I think it helps here to be concrete, not abstract.
Think about the support of such transformations. ln $x$ requires that $x > 0$, ln ln $x$ requires that $x > 1$, ln ln ln $x$ that $x > e = \exp(1)$, and so forth. Can you think of variables that naturally satisfy such limits? Also, if one limit is natural, the others won't be.
So, while you have a mathematical family here, it is not statistically very useful.
Also, even if by accident or otherwise your data satisfy these limits, these are very severe transformations, even ln repeated twice. They may be the ultimate outlier tamers for large positive values, but they also may have the opposite effect of creating outliers by separating arbitrarily small values just above the lower limits.

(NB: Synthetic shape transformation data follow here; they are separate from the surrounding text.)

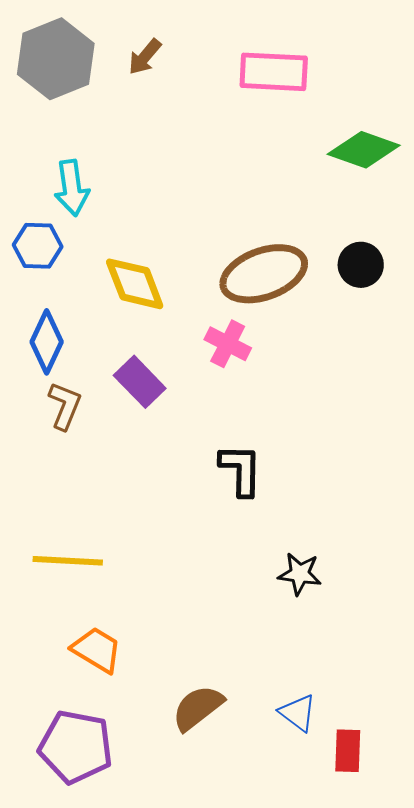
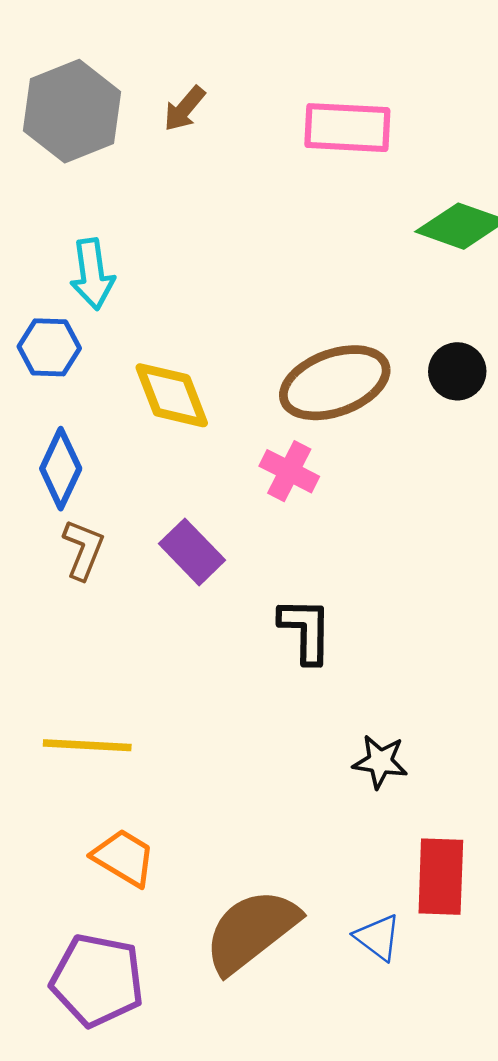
purple rectangle: (140, 382) -> (192, 552), moved
brown semicircle: (198, 708) -> (251, 931), size x1.5
red rectangle: (348, 751) -> (441, 877), moved, size x1.4

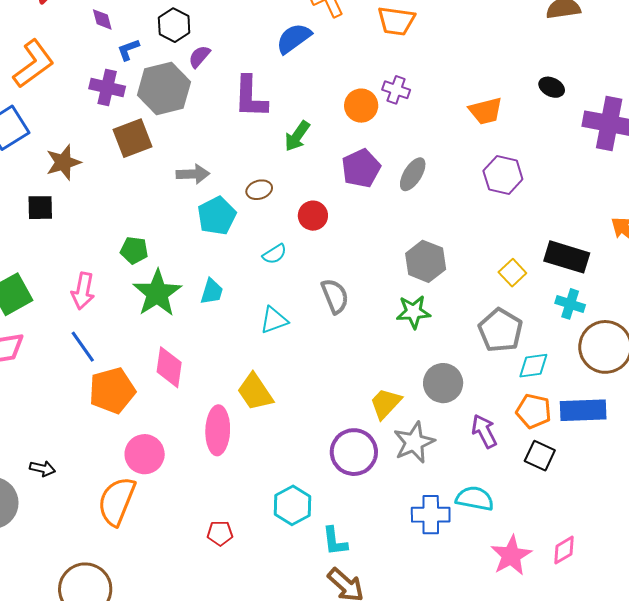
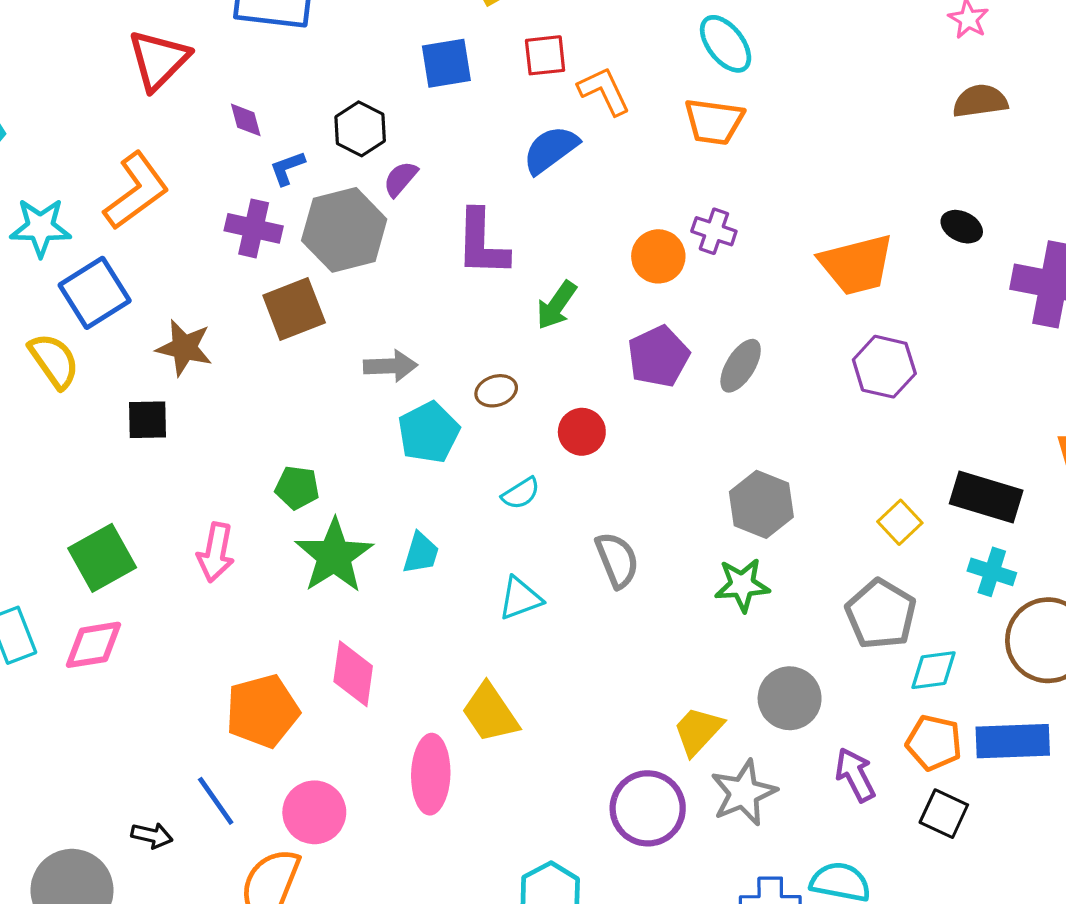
orange trapezoid: (486, 111) -> (857, 265), size x1.4
brown star: (63, 162) -> (184, 348), turned 30
blue line: (83, 347) -> (216, 801), moved

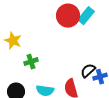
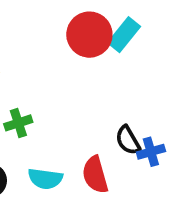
black semicircle: (88, 71) -> (128, 140), turned -77

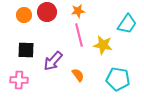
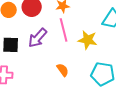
purple arrow: (53, 61) -> (38, 38), moved

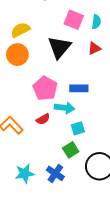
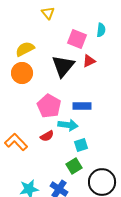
cyan semicircle: (96, 22) -> (101, 30), moved
red triangle: (94, 48) -> (89, 61), moved

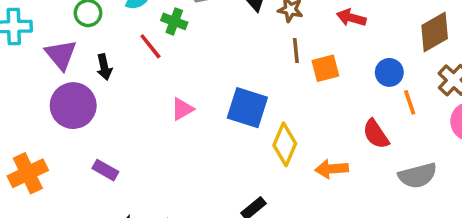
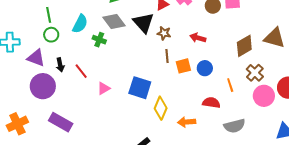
red line: (150, 46) -> (81, 71), moved
purple triangle: (61, 55) -> (36, 58), turned -30
blue circle: (389, 72) -> (205, 68), moved
red semicircle: (376, 134) -> (211, 103), turned 132
purple rectangle: (105, 170) -> (61, 122), size x1.6

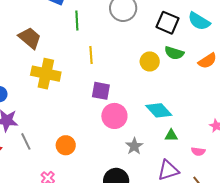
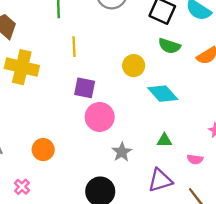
yellow circle: (150, 61) -> (134, 66), moved
cyan diamond: (159, 110) -> (163, 94), moved

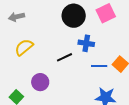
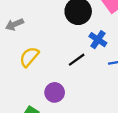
blue cross: (86, 43) -> (98, 40), turned 35

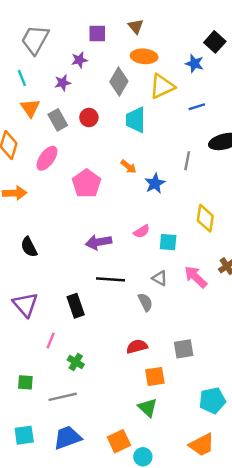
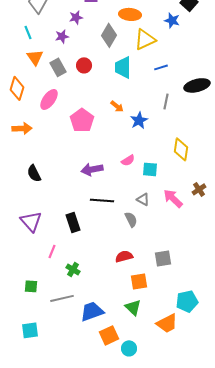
blue line: (197, 107) -> (161, 67), moved
blue trapezoid: (67, 438) -> (92, 311), moved
orange trapezoid: (202, 445) -> (167, 323), moved

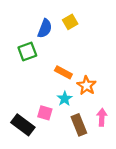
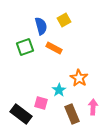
blue semicircle: (45, 28) -> (41, 26), turned -36
orange rectangle: (63, 72) -> (54, 48), moved

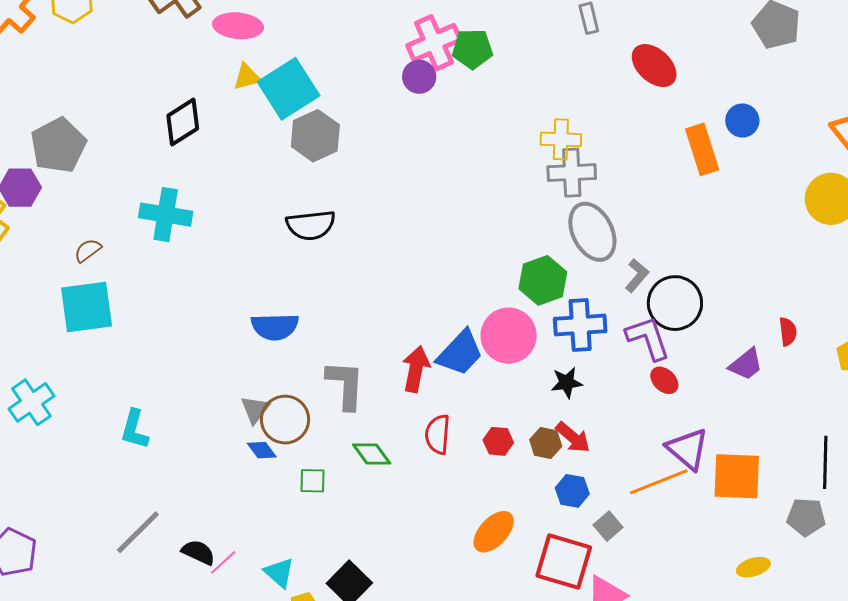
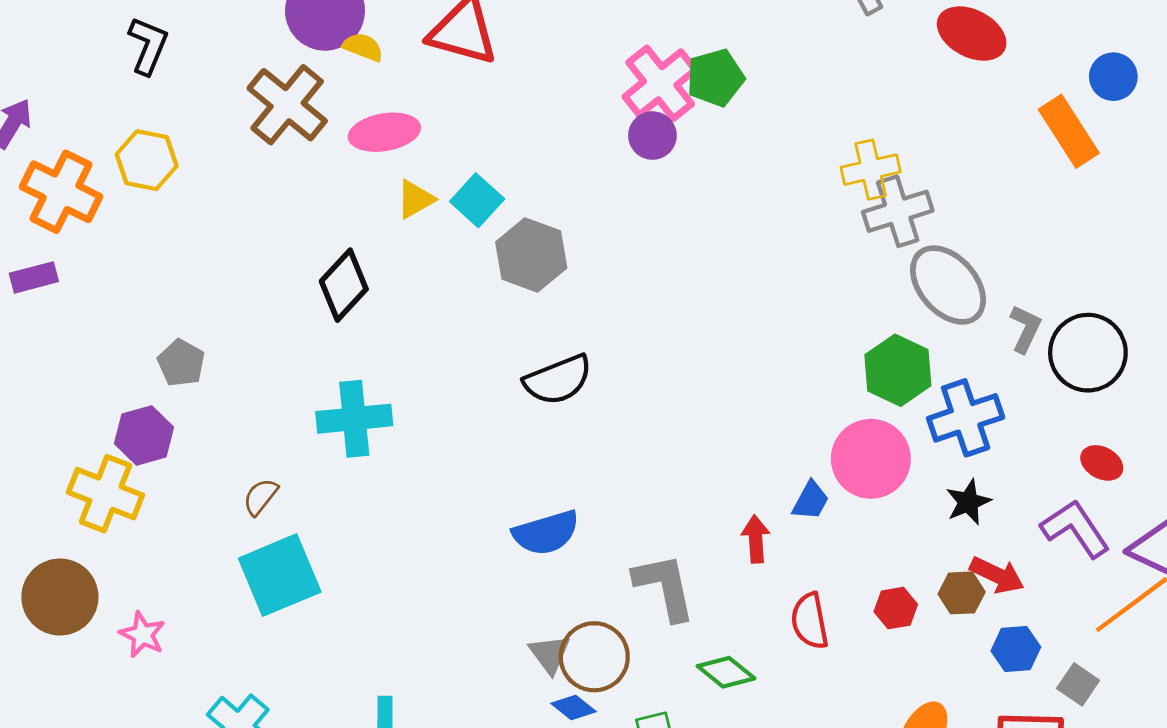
cyan square: (289, 89) -> (477, 200), size x0.6
gray pentagon: (58, 145) -> (181, 363), size x0.6
purple L-shape: (648, 338) -> (1075, 529), moved
blue trapezoid: (460, 353) -> (811, 501), size x0.6
red arrow: (416, 369) -> (756, 539), size x0.7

If you want something stronger than the logarithm for transforming highly skewed positive values, the (negative) reciprocal is the best candidate. It has the added virtues that its units of measurement are easy to think about and its interpretation is often easy (e.g. times and rates are reciprocals of each other). (A negative sign is optional here if preserving order is important.)
A quite different and much more positive point is that functions such as the loglog $-$ln($-$ln($x$)) and complementary loglog ln($−$ln$ (1−x))$ can be very useful for $0 < x < 1$ and appear as link functions for generalized linear models.